TASK INPUT:
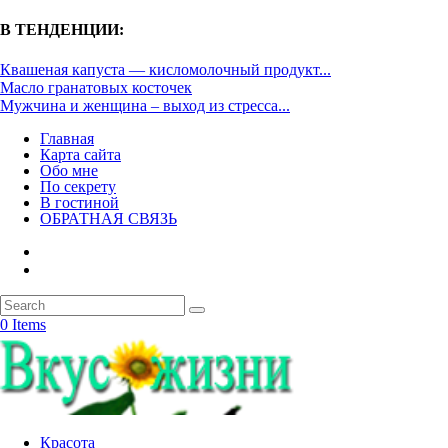
В ТЕНДЕНЦИИ:
Квашеная капуста — кисломолочный продукт...
Масло гранатовых косточек
Мужчина и женщина – выход из стресса...
Главная
Карта сайта
Обо мне
По секрету
В гостиной
ОБРАТНАЯ СВЯЗЬ
0 Items
Красота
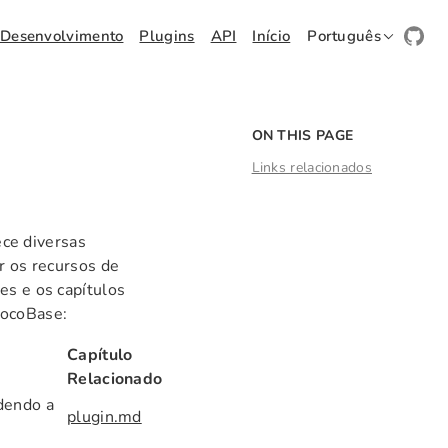
Desenvolvimento
Plugins
API
Início
Português
ON THIS PAGE
Links relacionados
ce diversas
r os recursos de
es e os capítulos
NocoBase:
Capítulo
Relacionado
dendo a
plugin.md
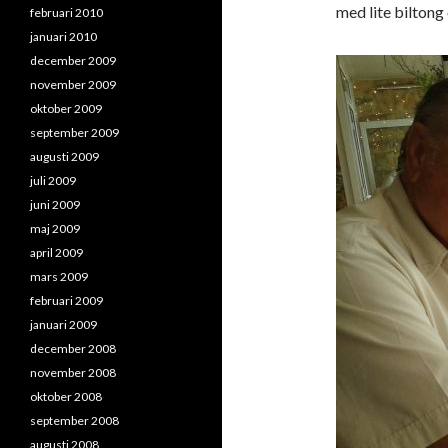
med lite biltong 
februari 2010
januari 2010
december 2009
november 2009
oktober 2009
september 2009
augusti 2009
juli 2009
juni 2009
maj 2009
april 2009
mars 2009
februari 2009
januari 2009
december 2008
november 2008
oktober 2008
september 2008
augusti 2008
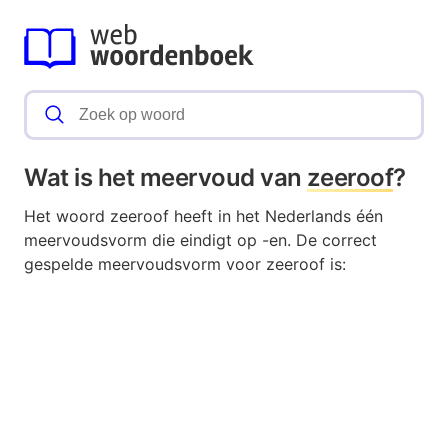
Wat is het meervoud van
zeeroof
?
Het woord zeeroof heeft in het Nederlands één
meervoudsvorm die eindigt op -en. De correct
gespelde meervoudsvorm voor zeeroof is:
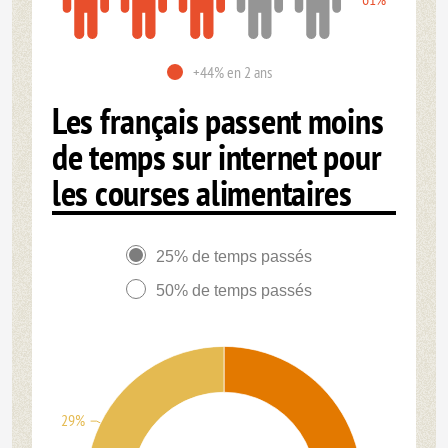
+44% en 2 ans
Les français passent moins
de temps sur internet pour
les courses alimentaires
25% de temps passés
50% de temps passés
29%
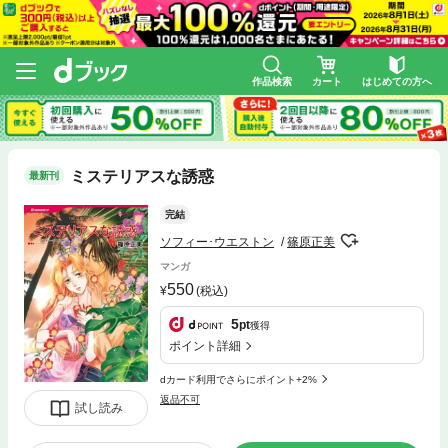
作品検索
カート
はじめての方へ
ミステリアスな誘惑
最新刊
完結
ソフィー･ウエストン
篠原正美
マンガ
550
(税込)
5
pt
獲得
ポイント詳細
dカード利用でさらにポイント+2%
返品不可
試し読み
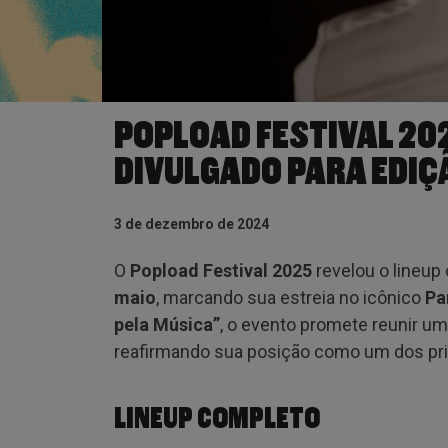
POPLOAD FESTIVAL 20
DIVULGADO PARA EDIÇ
3 de dezembro de 2024
O
Popload Festival 2025
revelou o lineup
maio
, marcando sua estreia no icônico
Pa
pela Música”
, o evento promete reunir uma
reafirmando sua posição como um dos princ
LINEUP COMPLETO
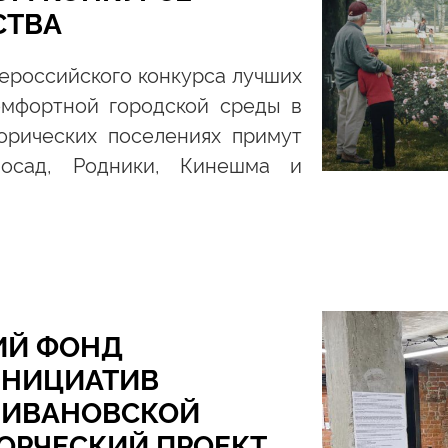
СТВА
ероссийского конкурса лучших
омфортной городской среды в
орических поселениях примут
Посад, Родники, Кинешма и
ИЙ ФОНД
ИНИЦИАТИВ
 ИВАНОВСКОЙ
ВОРЧЕСКИЙ ПРОЕКТ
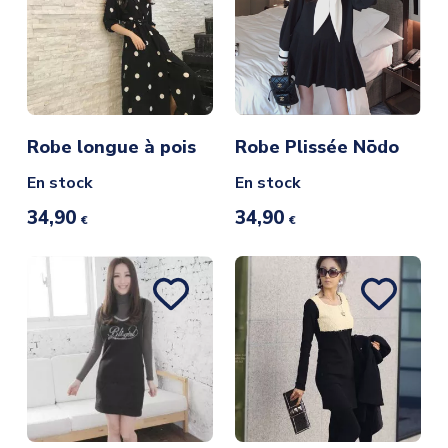
Robe longue à pois
Robe Plissée Nōdo
En stock
En stock
34,90
34,90
€
€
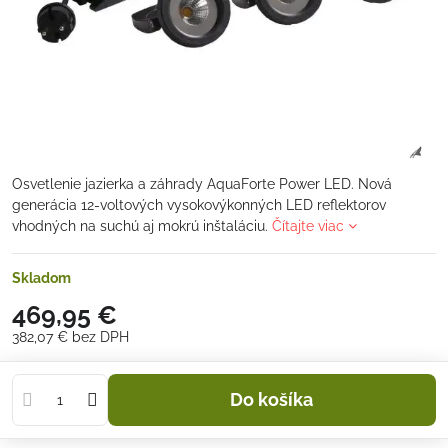
Osvetlenie jazierka a záhrady AquaForte Power LED. Nová
generácia 12-voltových vysokovýkonných LED reflektorov
vhodných na suchú aj mokrú inštaláciu.
Čítajte viac
Skladom
469,95 €
382,07 €
bez DPH
Do košíka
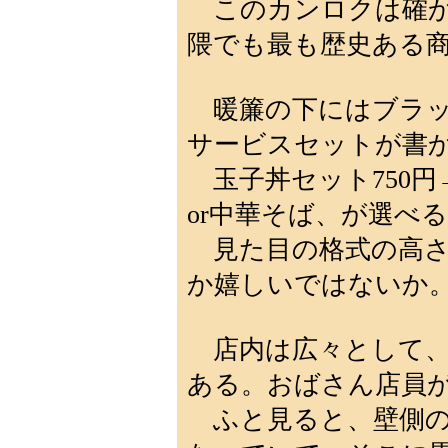
このカンロクは確か
隈でも最も歴史ある
暖簾の下にはブラッ
サービスセットが書
玉子丼セット750円→
or中華そば、が選べ
見た目の格式の高さ
か嬉しいではないか
店内は広々として、
ある。おばさん店員
ふと見ると、壁側の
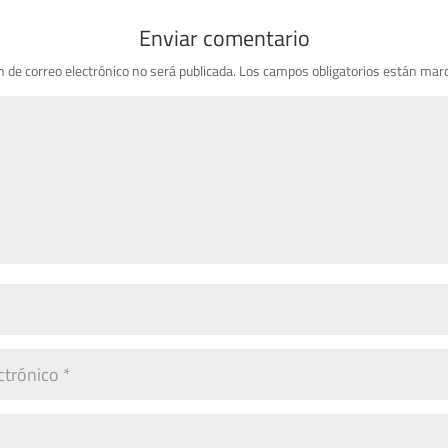
Enviar comentario
n de correo electrónico no será publicada.
Los campos obligatorios están mar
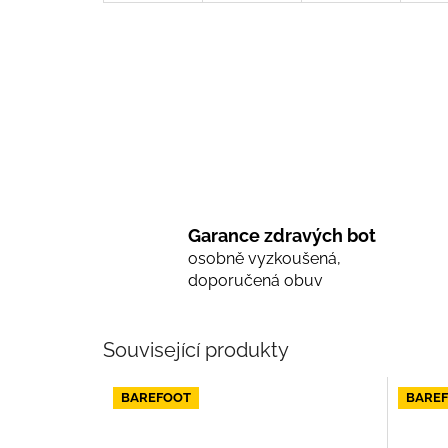
Garance zdravých bot
osobně vyzkoušená,
doporučená obuv
Související produkty
BAREFOOT
BARE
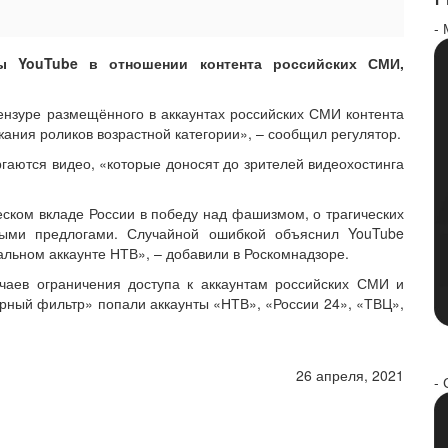
-
ы YouTube в отношении контента российских СМИ,
ензуре размещённого в аккаунтах российских СМИ контента
ния роликов возрастной категории», – сообщил регулятор.
ргаются видео, «которые доносят до зрителей видеохостинга
еском вкладе России в победу над фашизмом, о трагических
ными предлогами. Случайной ошибкой объяснил YouTube
льном аккаунте НТВ», – добавили в Роскомнадзоре.
чаев ограничения доступа к аккаунтам российских СМИ и
зурный фильтр» попали аккаунты «НТВ», «России 24», «ТВЦ»,
26 апреля, 2021
- 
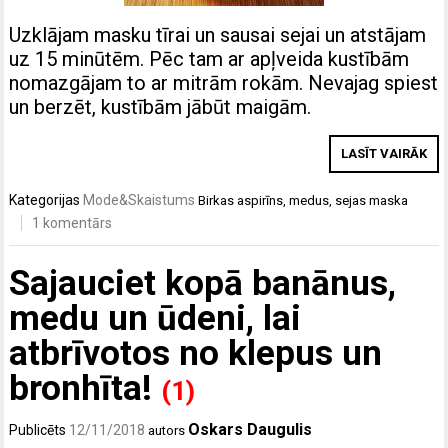
Uzklājam masku tīrai un sausai sejai un atstājam
uz 15 minūtēm. Pēc tam ar apļveida kustībām
nomazgājam to ar mitrām rokām. Nevajag spiest
un berzēt, kustībām jābūt maigām.
LASĪT VAIRĀK
Kategorijas
Mode&Skaistums
Birkas
aspirīns
,
medus
,
sejas maska
1 komentārs
Sajauciet kopā banānus,
medu un ūdeni, lai
atbrīvotos no klepus un
bronhīta!
(1)
Oskars Daugulis
Publicēts
12/11/2018
autors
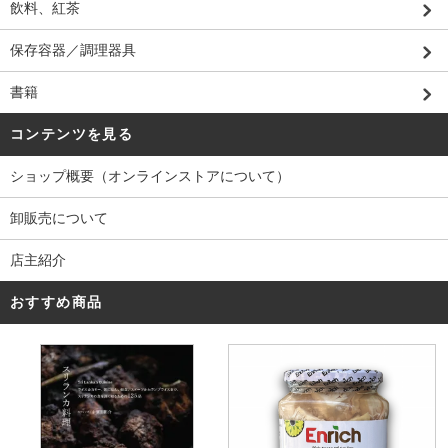
飲料、紅茶
保存容器／調理器具
書籍
コンテンツを見る
ショップ概要（オンラインストアについて）
卸販売について
店主紹介
おすすめ商品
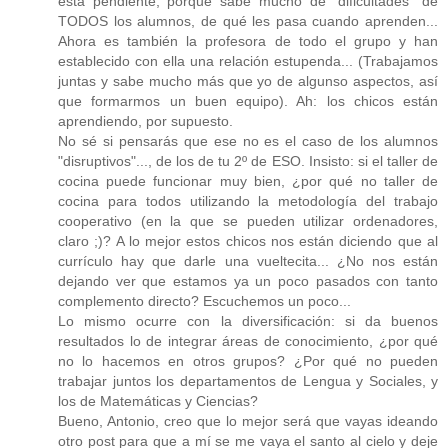
está pendiente, porque sabe mucho de "dificultades" de
TODOS los alumnos, de qué les pasa cuando aprenden...
Ahora es también la profesora de todo el grupo y han
establecido con ella una relación estupenda... (Trabajamos
juntas y sabe mucho más que yo de algunso aspectos, así
que formarmos un buen equipo). Ah: los chicos están
aprendiendo, por supuesto.
No sé si pensarás que ese no es el caso de los alumnos
"disruptivos"..., de los de tu 2º de ESO. Insisto: si el taller de
cocina puede funcionar muy bien, ¿por qué no taller de
cocina para todos utilizando la metodología del trabajo
cooperativo (en la que se pueden utilizar ordenadores,
claro ;)? A lo mejor estos chicos nos están diciendo que al
currículo hay que darle una vueltecita... ¿No nos están
dejando ver que estamos ya un poco pasados con tanto
complemento directo? Escuchemos un poco...
Lo mismo ocurre con la diversificación: si da buenos
resultados lo de integrar áreas de conocimiento, ¿por qué
no lo hacemos en otros grupos? ¿Por qué no pueden
trabajar juntos los departamentos de Lengua y Sociales, y
los de Matemáticas y Ciencias?
Bueno, Antonio, creo que lo mejor será que vayas ideando
otro post para que a mí se me vaya el santo al cielo y deje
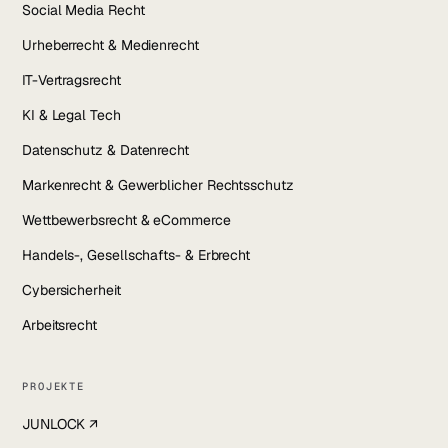
Social Media Recht
Urheberrecht & Medienrecht
IT-Vertragsrecht
KI & Legal Tech
Datenschutz & Datenrecht
Markenrecht & Gewerblicher Rechtsschutz
Wettbewerbsrecht & eCommerce
Handels-, Gesellschafts- & Erbrecht
Cybersicherheit
Arbeitsrecht
PROJEKTE
JUNLOCK ↗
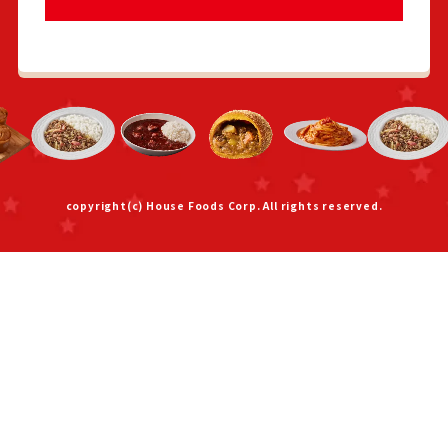
copyright(c) House Foods Corp. All rights reserved.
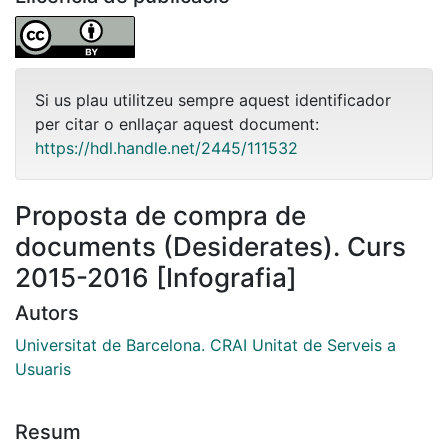
Si us plau utilitzeu sempre aquest identificador
per citar o enllaçar aquest document:
https://hdl.handle.net/2445/111532
Proposta de compra de
documents (Desiderates). Curs
2015-2016 [Infografia]
Autors
Universitat de Barcelona. CRAI Unitat de Serveis a
Usuaris
Resum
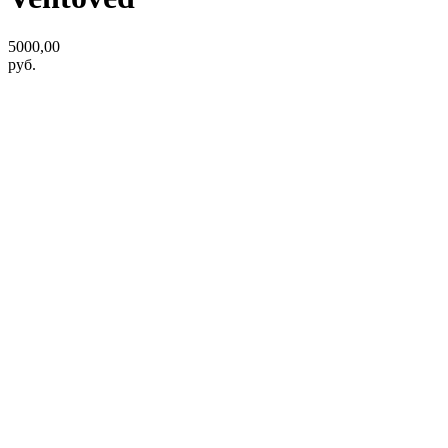
5000,00
руб.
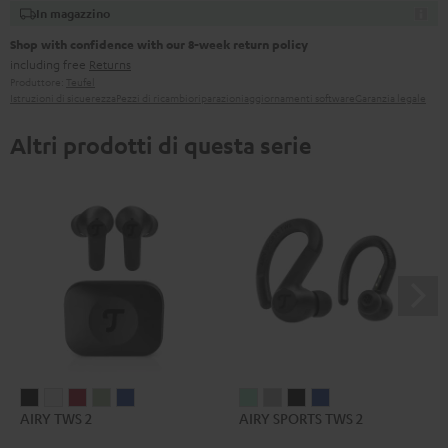
In magazzino
Shop with confidence with our 8-week return policy
including free
Returns
Produttore:
Teufel
Istruzioni di sicuerezza
Pezzi di ricambio
riparazioni
aggiornamenti software
Garanzia legale
Altri prodotti di questa serie
AIRY
AIRY
AIRY
AIRY
AIRY
AIRY
AIRY
AIRY
AIRY
AIRY TWS 2
AIRY SPORTS TWS 2
TWS
TWS
TWS
TWS
TWS
SPORTS
SPORTS
SPORTS
SPORTS
2
2
2
2
2
TWS
TWS
TWS
TWS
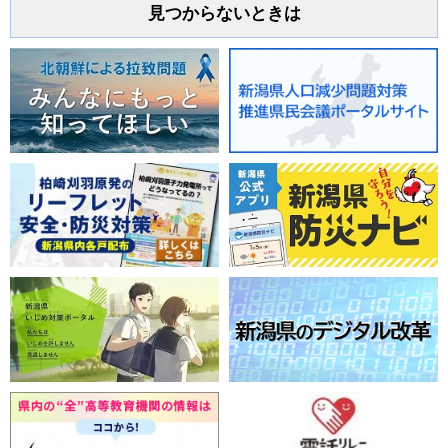
見つからないときは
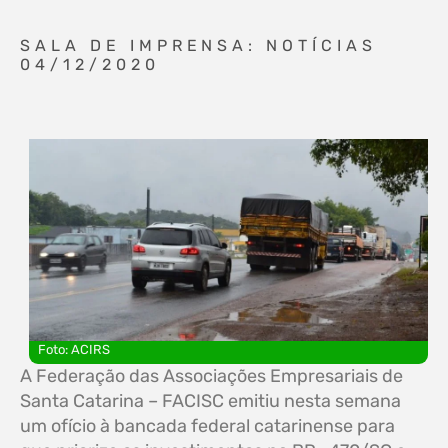
SALA DE IMPRENSA: NOTÍCIAS
04/12/2020
Foto: ACIRS
A Federação das Associações Empresariais de
Santa Catarina – FACISC emitiu nesta semana
um ofício à bancada federal catarinense para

TASK INSTRUCTIONS:
The answer must be every line from the records above that contains the word "será", copied out.

TASK RESPONSE:
n de correo electrónico no será publicada.
Bueno, Antonio, creo que lo mejor será que vayas ideando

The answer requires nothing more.